After five decades of autocratic military rule, Burma (also known as Myanmar) has initiated a critical transformation to representative democracy. But various regional and national tensions threaten the already tenuous transition; the Rohingya crisis, on-going clashes between ethnic armed organizations and the military in Kachin and Shan States, disagreements between the military and elected civilian government, intercommunal and religious cleavages, and precarious security structures threaten the nation’s stability.


Since 2012, the United States Institute of Peace (USIP) has increased the conflict resolution skills of local and national leaders, professionals, and citizens; strengthened existing interfaith peacebuilding efforts; worked to improve the accountability of security and justice institutions; and bolstered the peace process through training and education programs in Burma. USIP’s recent work includes:

Applied Research in Rakhine State

The situation in Rakhine State has deteriorated further since August 2017. The latest and most serious outbreak of violence against the Rohingya Muslim minority, sparked by Rohingya militant attacks, created one of the world’s fastest-growing refugee outflows in recent years, further increasing the importance of effectively addressing the underlying drivers of violence. USIP is conducting applied research to fill gaps in data and analysis of peacebuilding work in Rakhine and its intersection with human rights, and humanitarian and development issues.

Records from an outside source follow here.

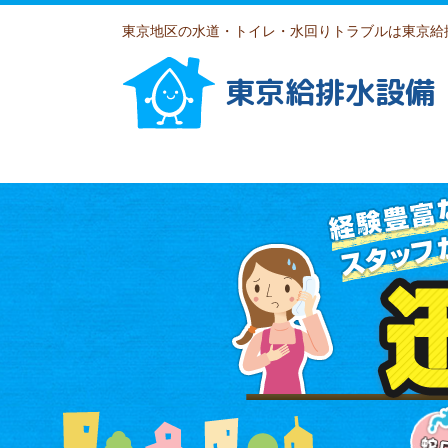
東京地区の水道・トイレ・水回りトラブルは東京給
東京給排水設備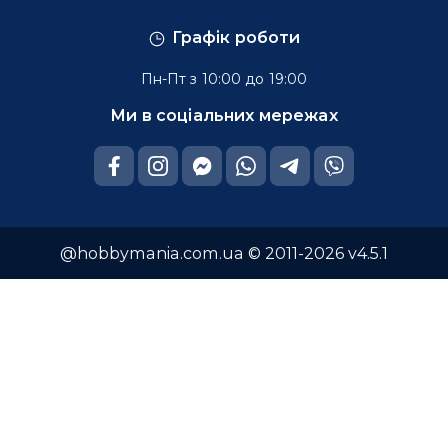
Графік роботи
Пн-Пт з 10:00 до 19:00
Ми в соціальних мережах
@hobbymania.com.ua © 2011-2026 v4.5.1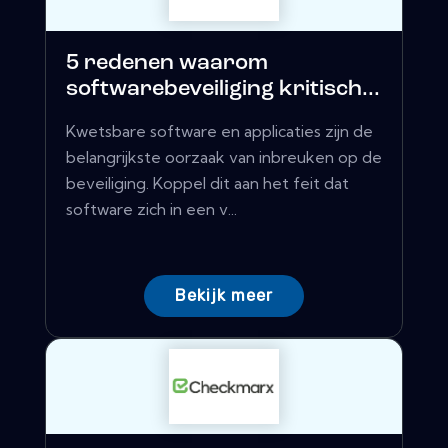
5 redenen waarom
softwarebeveiliging kritisch...
Kwetsbare software en applicaties zijn de
belangrijkste oorzaak van inbreuken op de
beveiliging. Koppel dit aan het feit dat
software zich in een v...
Bekijk meer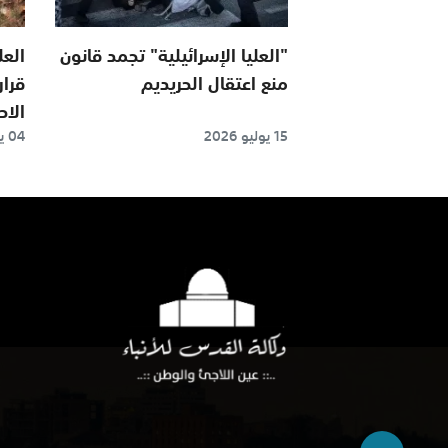
"العليا الإسرائيلية" تجمد قانون
العل
منع اعتقال الحريديم
قرار
الا
15 يوليو 2026
04 يوليو 2026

Strengthening the National Peace Process

USIP’s support to the national peace process is informed by research into the needs and knowledge gaps among ethnic armed groups that are part of the nationwide ceasefire process as well as those that are not, the government, political parties, civil society and other stakeholders. Through a series of dialogues and workshops on facilitation, mediation and negotiation skills, USIP helps those involved prepare for comprehensive peace in Burma.

Improving Interfaith Peacebuilding Activities

USIP is implementing a meta-evaluation of the broad impacts of recent interfaith peacebuilding efforts in Burma. The resulting field-driven, evidence-based analysis will help USIP and peer organizations identify what has and has not worked in recent interfaith work and will support strategies to implement more effective programming in the future.

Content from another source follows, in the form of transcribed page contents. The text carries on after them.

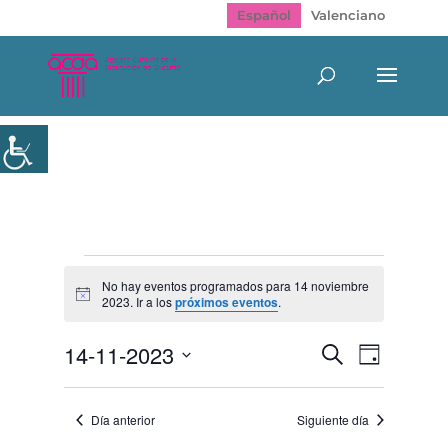
Español
Valenciano
Eventos
en
No hay eventos programados para 14 noviembre
Aviso
2023. Ir a los
próximos eventos
.
14
noviembre
Navegación
Navegac
14-11-2023
Buscar
2023
Día
de
de
Selecciona
vistas
búsqueda
de
la
y
Evento
Día anterior
Siguiente día
fecha.
vistas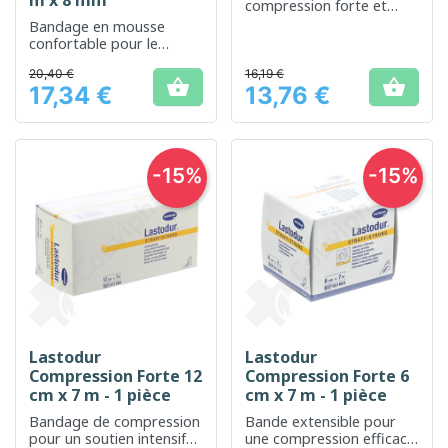
m x 8 mm
compression forte et
soutenue
Bandage en mousse
confortable pour le
soutien et la protection
20,40 €
16,19 €
des articulations et des


17,34 €
13,76 €
muscles
Prix
Prix
-15%
-15%
Lastodur
Lastodur
Compression Forte 12
Compression Forte 6
cm x 7 m - 1 pièce
cm x 7 m - 1 pièce
Bandage de compression
Bande extensible pour
pour un soutien intensif
une compression efficace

Empowering Religious Leaders

USIP works with Christian, Buddhist, Muslim and Hindu leaders to prevent violence through improved interfaith understanding and collaboration. By empowering and connecting these religious leaders, USIP has earned their trust, allowing for increased intercommunal collaboration and more effective de-escalation efforts. USIP also facilitated the development of the Buddhist Peace Education Curriculum, which was led by clergy members, scholars, and specialists. The curriculum focuses on peacebuilding strategies and methods to transform exclusionary religious narratives that have historically instigated violence into more inclusive approaches. Efforts are underway to support organizations and schools that wish to incorporate the curriculum in their classes and workshops.

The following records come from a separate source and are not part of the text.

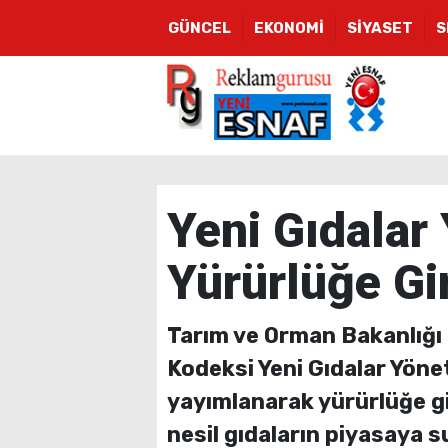
GÜNCEL
EKONOMİ
SİYASET
S
Yeni Gıdalar
Yürürlüğe Gi
Tarım ve Orman Bakanlığı
Kodeksi Yeni Gıdalar Yöne
yayımlanarak yürürlüğe gir
nesil gıdaların piyasaya s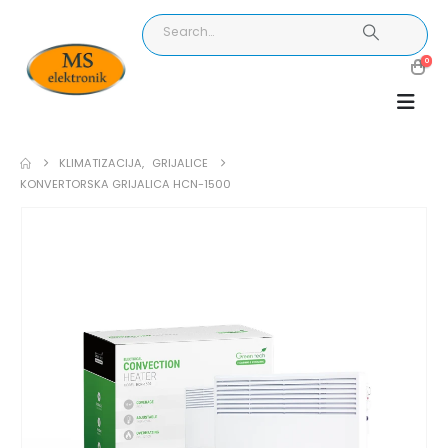
0
KLIMATIZACIJA
,
GRIJALICE
KONVERTORSKA GRIJALICA HCN-1500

Justice and Security Dialogues

USIP works at the local level in fragile conflict-affected townships to enhance conflict management skills through a Justice and Security Dialogue program that works in three locations to preempt violence before it has a chance to erupt and destabilize those areas. These dialogues build relationships, foster trust and promote collaborative problem-solving among the police, government officials, judicial authorities, political parties, civil society organizations and community leaders.

Mitigating Hate Speech

USIP supported local initiatives that leveraged technology to monitor hate speech, educate citizens about its effects and encourage those working to counter it. Examples include:

  • A database that monitors online speech in both Burmese and English relating to topics of politics, religion and gender, and uses sentiment analysis to score speech as positive, neutral or negative. The database is used by 70 organizations and student associations to identify the online sources of hate speech and frequency that such speech occurs.
  • An online resource database in Myanmar language for journalists and activists about religious news to encourage responsible reporting and correct misinformation regarding different religions in Burma.

Ensuring Safe Elections

The Myanmar Police Force requested USIP’s assistance in preventing violence during the 2015 election. The resulting electoral security strategy minimized election day incidents. USIP helped:

  • Train 240 members of Electoral Security Management Committees.
  • Create an Elections Code of Conduct, printed on 100,000 laminated cards for the police to carry on election day.
  • Host an unprecedented dialogue between police and political parties where the police shared their election security plans to allay concerns about police presence at the polls.